How do design historians communicate their ideas to a wider audience? What does the public practice of design historians look like? From archiving on social media to digital curation to writing for popular audiences to communicating ideas of heritage, this panel discussion throws light on the range of public-facing practices design historians engage in.
Anna Talley's work on the MA course focused on communication design in the 20th and 21st centuries. Her interest in history as a public practice extends from her work in museums, freelance writing, and her project, Design in Quarantine, a digital archive of design responses to the pandemic co-founded with fellow History of Design student Fleur Elkerton.
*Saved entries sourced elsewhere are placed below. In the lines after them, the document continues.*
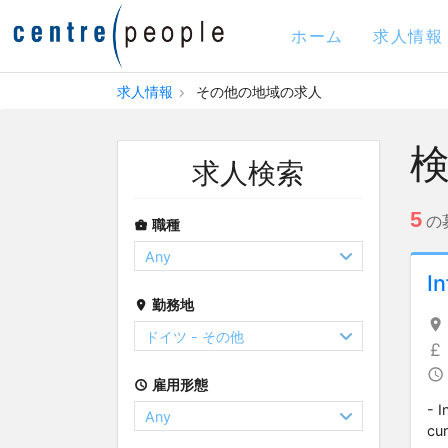
ホーム
求人情報
求人情報
その他の地域の求人
求人検索
5
の
職種
In
勤務地
雇用形態
- I
cur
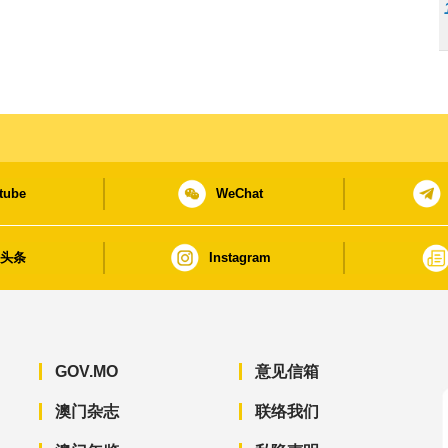
tube
WeChat
日头条
Instagram
GOV.MO
意见信箱
澳门杂志
联络我们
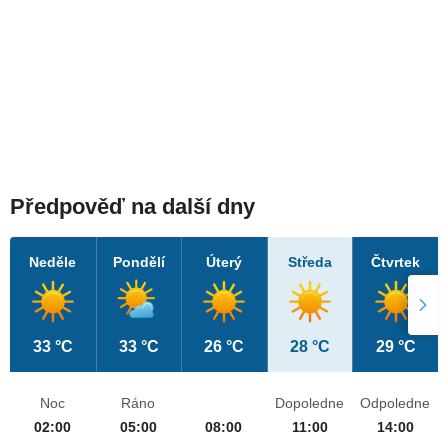
Předpověď na další dny
Neděle
Pondělí
Úterý
Středa
Čtvrtek
33 °C
33 °C
26 °C
28 °C
29 °C
Noc
Ráno
Dopoledne
Odpoledne
02:00
05:00
08:00
11:00
14:00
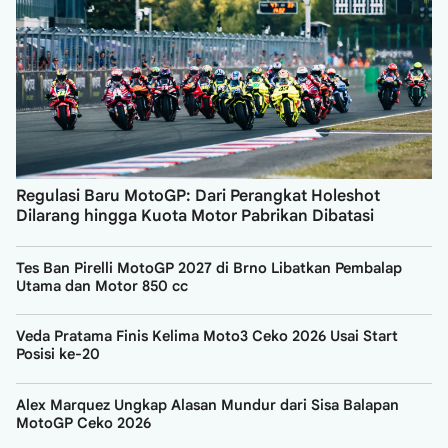
Regulasi Baru MotoGP: Dari Perangkat Holeshot
Dilarang hingga Kuota Motor Pabrikan Dibatasi
Tes Ban Pirelli MotoGP 2027 di Brno Libatkan Pembalap
Utama dan Motor 850 cc
Veda Pratama Finis Kelima Moto3 Ceko 2026 Usai Start
Posisi ke-20
Alex Marquez Ungkap Alasan Mundur dari Sisa Balapan
MotoGP Ceko 2026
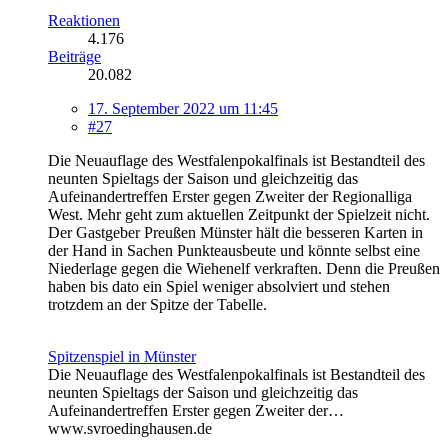
Reaktionen
4.176
Beiträge
20.082
17. September 2022 um 11:45
#27
Die Neuauflage des Westfalenpokalfinals ist Bestandteil des
neunten Spieltags der Saison und gleichzeitig das
Aufeinandertreffen Erster gegen Zweiter der Regionalliga
West. Mehr geht zum aktuellen Zeitpunkt der Spielzeit nicht.
Der Gastgeber Preußen Münster hält die besseren Karten in
der Hand in Sachen Punkteausbeute und könnte selbst eine
Niederlage gegen die Wiehenelf verkraften. Denn die Preußen
haben bis dato ein Spiel weniger absolviert und stehen
trotzdem an der Spitze der Tabelle.
Spitzenspiel in Münster
Die Neuauflage des Westfalenpokalfinals ist Bestandteil des
neunten Spieltags der Saison und gleichzeitig das
Aufeinandertreffen Erster gegen Zweiter der…
www.svroedinghausen.de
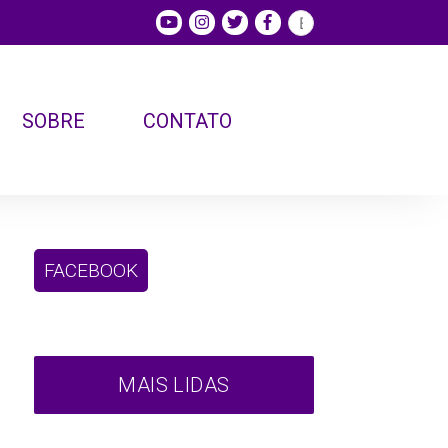
SOBRE
CONTATO
FACEBOOK
MAIS LIDAS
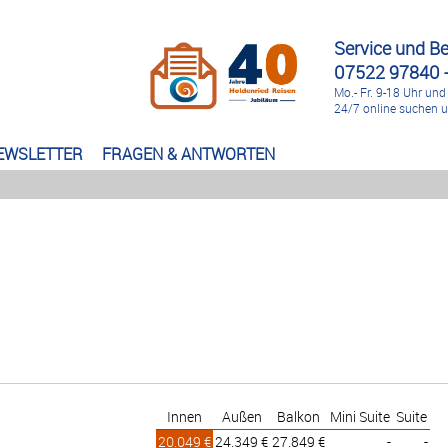
Service und B
07522 97840 -
Mo.- Fr. 9-18 Uhr und
24/7 online suchen 
EWSLETTER
FRAGEN & ANTWORTEN
Innen
Außen
Balkon
Mini Suite
Suite
20.049 €
24.349 €
27.849 €
-
-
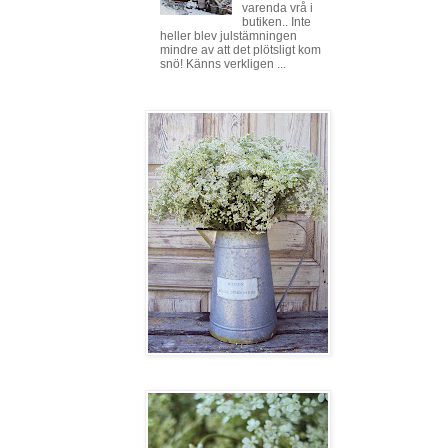
varenda vrå i
butiken.. Inte
heller blev julstämningen
mindre av att det plötsligt kom
snö! Känns verkligen ...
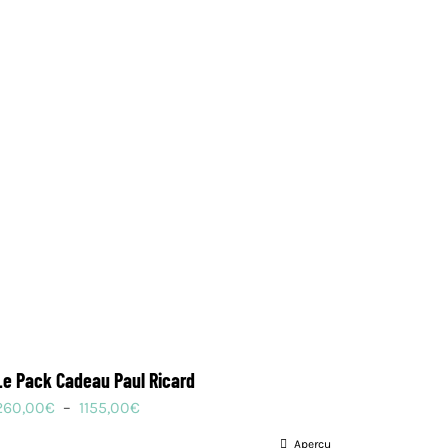
Le Pack Cadeau Paul Ricard
Plage
260,00
€
–
1155,00
€
de
Aperçu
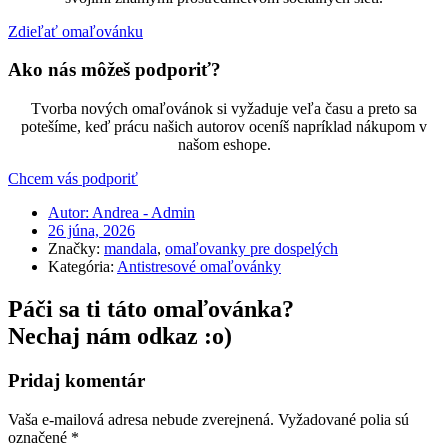
Zdieľať omaľovánku
Ako nás môžeš podporiť?
Tvorba nových omaľovánok si vyžaduje veľa času a preto sa
potešíme, keď prácu našich autorov oceníš napríklad nákupom v
našom eshope.
Chcem vás podporiť
Autor:
Andrea - Admin
26 júna, 2026
Značky:
mandala
,
omaľovanky pre dospelých
Kategória:
Antistresové omaľovánky
Páči sa ti táto omaľovánka?
Nechaj nám odkaz :o)
Pridaj komentár
Vaša e-mailová adresa nebude zverejnená.
Vyžadované polia sú
označené
*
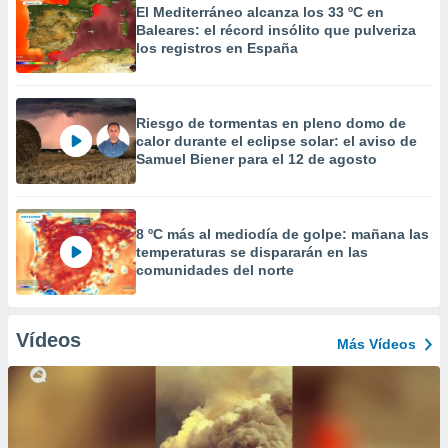
El Mediterráneo alcanza los 33 ºC en
Baleares: el récord insólito que pulveriza
los registros en España
Riesgo de tormentas en pleno domo de
calor durante el eclipse solar: el aviso de
Samuel Biener para el 12 de agosto
8 ºC más al mediodía de golpe: mañana las
temperaturas se dispararán en las
comunidades del norte
Vídeos
Más Vídeos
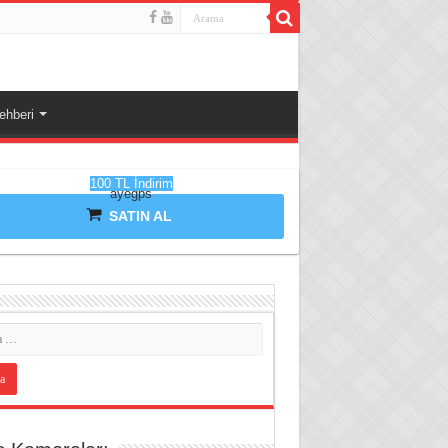
ehberi
100 TL İndirim
ayegps
SATIN AL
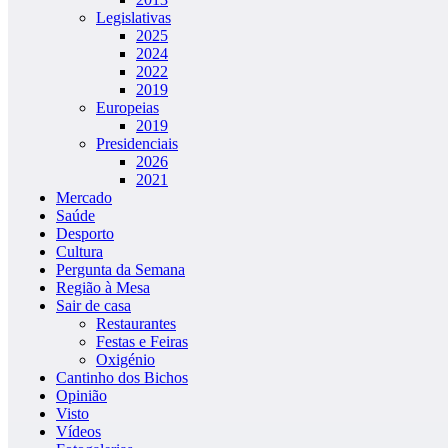
Legislativas
2025
2024
2022
2019
Europeias
2019
Presidenciais
2026
2021
Mercado
Saúde
Desporto
Cultura
Pergunta da Semana
Região à Mesa
Sair de casa
Restaurantes
Festas e Feiras
Oxigénio
Cantinho dos Bichos
Opinião
Visto
Vídeos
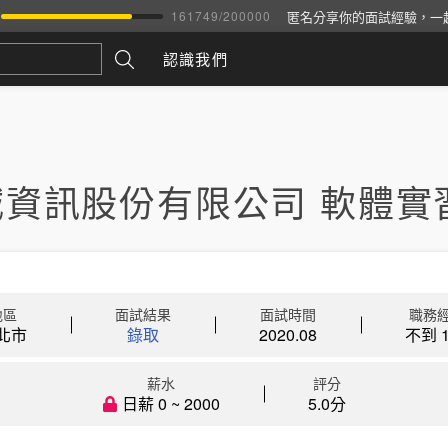
匿名分享你的面試經驗，一
161749
/
200000
認識我們
誠資訊股份有限公司 軟體實
地區
面試結果
面試時間
職務
北市
錄取
2020.08
不到 1
薪水
評分
日薪 0 ~ 2000
5.0分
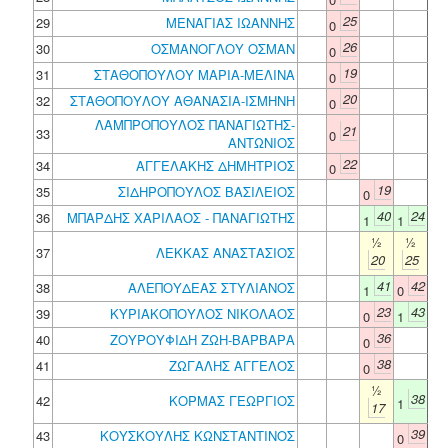
25
29
ΜΕΝΑΓΙΑΣ ΙΩΑΝΝΗΣ
0
26
30
ΟΣΜΑΝΟΓΛΟΥ ΟΣΜΑΝ
0
19
31
ΣΤΑΘΟΠΟΥΛΟΥ ΜΑΡΙΑ-ΜΕΛΙΝΑ
0
20
32
ΣΤΑΘΟΠΟΥΛΟΥ ΑΘΑΝΑΣΙΑ-ΙΣΜΗΝΗ
0
ΛΑΜΠΡΟΠΟΥΛΟΣ ΠΑΝΑΓΙΩΤΗΣ-
21
33
0
ΑΝΤΩΝΙΟΣ
22
34
ΑΓΓΕΛΑΚΗΣ ΔΗΜΗΤΡΙΟΣ
0
19
35
ΣΙΔΗΡΟΠΟΥΛΟΣ ΒΑΣΙΛΕΙΟΣ
0
40
24
36
ΜΠΑΡΔΗΣ ΧΑΡΙΛΑΟΣ - ΠΑΝΑΓΙΩΤΗΣ
1
1
½
½
37
ΛΕΚΚΑΣ ΑΝΑΣΤΑΣΙΟΣ
20
25
41
42
38
ΑΛΕΠΟΥΔΕΑΣ ΣΤΥΛΙΑΝΟΣ
1
0
23
43
39
ΚΥΡΙΑΚΟΠΟΥΛΟΣ ΝΙΚΟΛΑΟΣ
0
1
36
40
ΖΟΥΡΟΥΦΙΔΗ ΖΩΗ-ΒΑΡΒΑΡΑ
0
38
41
ΖΩΓΑΛΗΣ ΑΓΓΕΛΟΣ
0
½
38
42
ΚΟΡΜΑΣ ΓΕΩΡΓΙΟΣ
1
17
39
43
ΚΟΥΣΚΟΥΛΗΣ ΚΩΝΣΤΑΝΤΙΝΟΣ
0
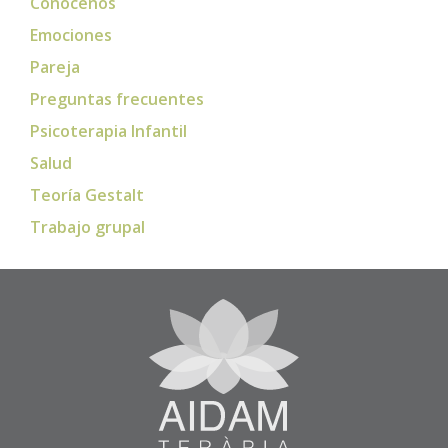
Conócenos
Emociones
Pareja
Preguntas frecuentes
Psicoterapia Infantil
Salud
Teoría Gestalt
Trabajo grupal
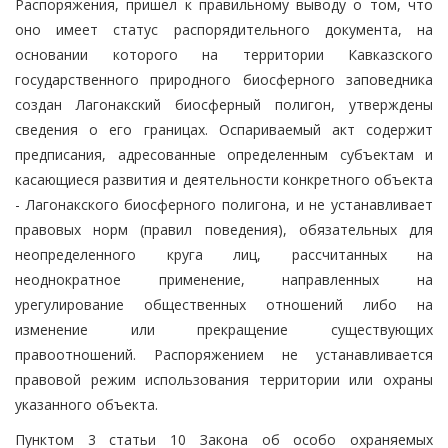
Распоряжения, пришел к правильному выводу о том, что
оно имеет статус распорядительного документа, на
основании которого на территории Кавказского
государственного природного биосферного заповедника
создан Лагонакский биосферный полигон, утверждены
сведения о его границах. Оспариваемый акт содержит
предписания, адресованные определенным субъектам и
касающиеся развития и деятельности конкретного объекта
- Лагонакского биосферного полигона, и не устанавливает
правовых норм (правил поведения), обязательных для
неопределенного круга лиц, рассчитанных на
неоднократное применение, направленных на
урегулирование общественных отношений либо на
изменение или прекращение существующих
правоотношений. Распоряжением не устанавливается
правовой режим использования территории или охраны
указанного объекта.
Пунктом 3 статьи 10 Закона об особо охраняемых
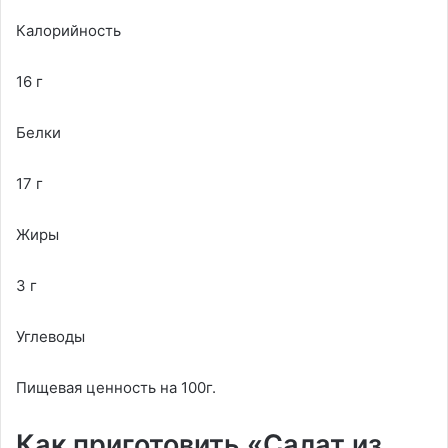
Калорийность
16 г
Белки
17 г
Жиры
3 г
Углеводы
Пищевая ценность на 100г.
Как приготовить «Салат из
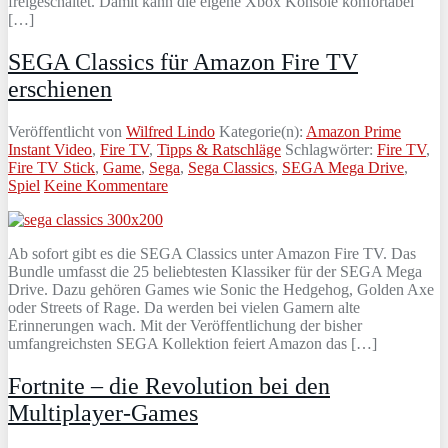
freigeschaltet. Damit kann die eigene Xbox Konsole konfortabel
[…]
SEGA Classics für Amazon Fire TV
erschienen
Veröffentlicht von
Wilfred Lindo
Kategorie(n):
Amazon Prime
Instant Video
,
Fire TV
,
Tipps & Ratschläge
Schlagwörter:
Fire TV
,
Fire TV Stick
,
Game
,
Sega
,
Sega Classics
,
SEGA Mega Drive
,
Spiel
Keine Kommentare
Ab sofort gibt es die SEGA Classics unter Amazon Fire TV. Das
Bundle umfasst die 25 beliebtesten Klassiker für der SEGA Mega
Drive. Dazu gehören Games wie Sonic the Hedgehog, Golden Axe
oder Streets of Rage. Da werden bei vielen Gamern alte
Erinnerungen wach. Mit der Veröffentlichung der bisher
umfangreichsten SEGA Kollektion feiert Amazon das […]
Fortnite – die Revolution bei den
Multiplayer-Games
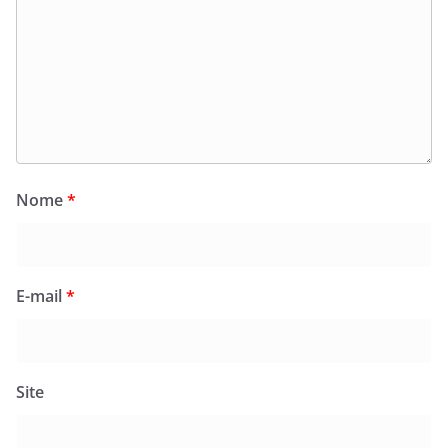
Nome
*
E-mail
*
Site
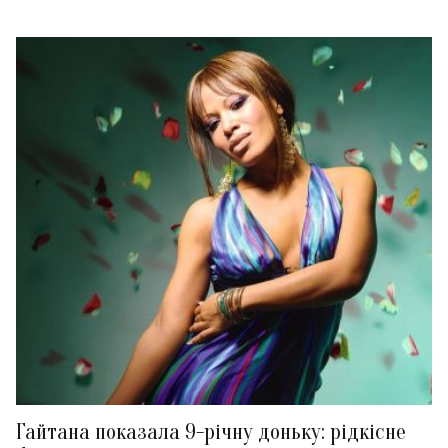
Гайтана показала 9-річну доньку: рідкісне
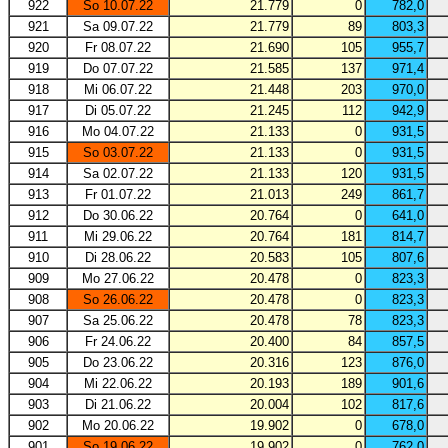
922
So 10.07.22
21.779
0
782,0
921
Sa 09.07.22
21.779
89
803,3
920
Fr 08.07.22
21.690
105
955,7
919
Do 07.07.22
21.585
137
971,4
918
Mi 06.07.22
21.448
203
970,0
917
Di 05.07.22
21.245
112
942,9
916
Mo 04.07.22
21.133
0
931,5
915
So 03.07.22
21.133
0
931,5
914
Sa 02.07.22
21.133
120
931,5
913
Fr 01.07.22
21.013
249
861,7
912
Do 30.06.22
20.764
0
641,0
911
Mi 29.06.22
20.764
181
814,7
910
Di 28.06.22
20.583
105
807,6
909
Mo 27.06.22
20.478
0
823,3
908
So 26.06.22
20.478
0
823,3
907
Sa 25.06.22
20.478
78
823,3
906
Fr 24.06.22
20.400
84
857,5
905
Do 23.06.22
20.316
123
876,0
904
Mi 22.06.22
20.193
189
901,6
903
Di 21.06.22
20.004
102
817,6
902
Mo 20.06.22
19.902
0
678,0
901
So 19.06.22
19.902
0
762,0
Eve MacNeill's research considers the role of popular culture within museums and archives, exploring the ways in which institutions can collaborate with community groups and fan groups to represent the experiences of the cultural consumer. Her dissertation focused on using oral histories to consider how pop music fans who collect memorabilia could be engaged in museum projects through co-curation
ZeYi (Denise) Lai’s research explores late 20th- to 21st-century design and alternative modernities in Malaysia. Her public-facing roles have included work in museums such as the V&A and the Ashmolean Museum, speaking as a panelist for the DHS, and her recent project in collaboration with the Malaysia Design Archive to build a physical and digital archive of designs relating to the Malaysian development programme, Wawasan 2020.
Freya Purcell's work examines everyday life and urban living through design history. With a background working in museums, she is interested is in public history and its potential in deconstructing popular myths. Alongside her classmate, Genevieve Drinkwater, she is one half of the digital archive Word on the Street.